There are a few things I have learned in this process:
- I wasn't aware that on the rental property, we can claim the interest portion of the mortgage payments on our income taxes. Since the rent itself also has to be claimed on our taxes (as income), it is to our benefit to have a higher interest portion on the mortgage, to lessen the profit at tax time.
- One option we have faced is the possibility of boosting the mortgage on the condo (through a refinance), and taking the difference (between the new loan value and the balance remaining), and putting that towards our downpayment at the new house. Since the condo mortgage interest can be claimed for taxes it is beneficial to have the mortgage higher there and lower at the house we live in. Here is where the catches are:
- a new rule was passed this year that says that CMHC will not insure a loan on an investment property unless a minimum of 20% has been put down. No problem - I already owe less than 80% of the purchase price of the condo. And if a new assessment was to be done on the condo, I think we would find that I'm already down to about 50% - the value of my condo has skyrocketed over the past few years, as it is in a hugely "in-demand" area with lots of new development, gentrification, and just overall coolness taking place.

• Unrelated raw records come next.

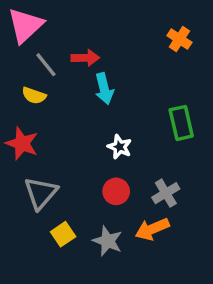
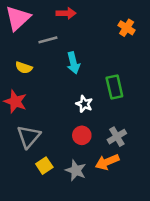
red arrow: (85, 58) -> (66, 13), moved
gray line: (46, 65) -> (48, 40), moved, turned -66
green rectangle: (181, 123) -> (114, 87), moved

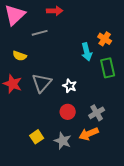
orange cross: (127, 28) -> (105, 39), moved
cyan arrow: (73, 63) -> (87, 52), moved
green rectangle: (114, 87) -> (108, 68), moved
gray triangle: (29, 137) -> (42, 83), moved

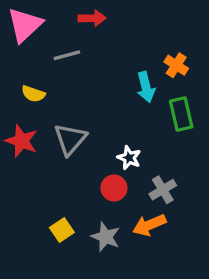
white star: (70, 86) -> (129, 158), moved

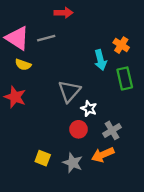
pink triangle: (25, 25) -> (17, 38), moved, turned -44
gray triangle: (70, 139) -> (69, 91), moved
yellow square: (62, 230) -> (43, 158), turned -35

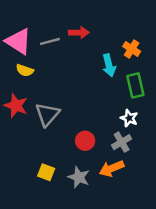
red arrow: (63, 13) -> (79, 33), moved
gray triangle: (69, 91) -> (47, 114), moved
white star: (89, 109) -> (129, 118), moved

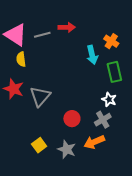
yellow semicircle: (25, 70) -> (21, 59), turned 64
yellow square: (46, 172) -> (39, 145), turned 32

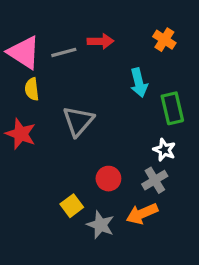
orange cross: (111, 41) -> (164, 40), moved
gray triangle: (40, 96) -> (78, 121), moved
yellow square: (39, 145) -> (72, 206), moved

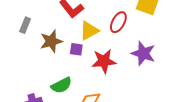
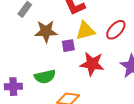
purple square: (76, 49) -> (68, 46), turned -32

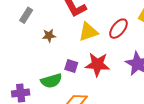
brown star: (46, 31) -> (49, 36), size x0.6
purple square: (68, 46) -> (71, 66), moved, turned 32

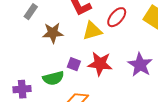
red ellipse: (118, 29) -> (117, 17), moved
brown star: (49, 36) -> (53, 33), size x1.5

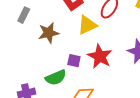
red star: (100, 64) -> (100, 56), turned 30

- Despite the now very low ratio mortgage on the condo, it seems that the size (400 square feet) and the fact that it will not be owner-occupied are a deterrent for the lenders, and is enough for the bank to decline me a refinance?! I know that similar units are selling for more than 35% more than what I paid 5 years ago... but the bank doesn't feel good about giving me a few more thousand dollars on the mortgage?
- The bank and the mortgage broker seem to come up with entirely different options and ideas from each other!
- We have been advised that if we are going to put 10% down on the house, we pay less CMHC fees than if we put down 5%. If we put down 20% we pay no fees. But if we put down 15% we are fools? Basically, the thinking is that 15% is so close to the 20% threshold and no fees, but yet so far. Apparently many homebuyers, if they end up with 15% downpayment, will only put 10% down and keep the other 5% as cash on hand... very handy if you are furnishing/decorating the new home. I don't know though... i'd rather have less cash on hand if it also means less for CMHC.... what do you all think?
I have learned quite a bit more in the process, and like I said - both the bank and the mortgage broker have been very helpful and have been really great at explaining everything to me.
I will share more from them soon!
In the meantime, I feel like I have spent a great majority of the past few weeks sending emails and speaking on the phone with both, and I have found it excruciatingly difficult to keep track of all the details. Realistically, we could sign the papers on the renewal any day now, but I find myself constantly juggling out the options, the rates, the downpayments, etc. I cannot wait until all this is finalized! Come on banks, show me the money!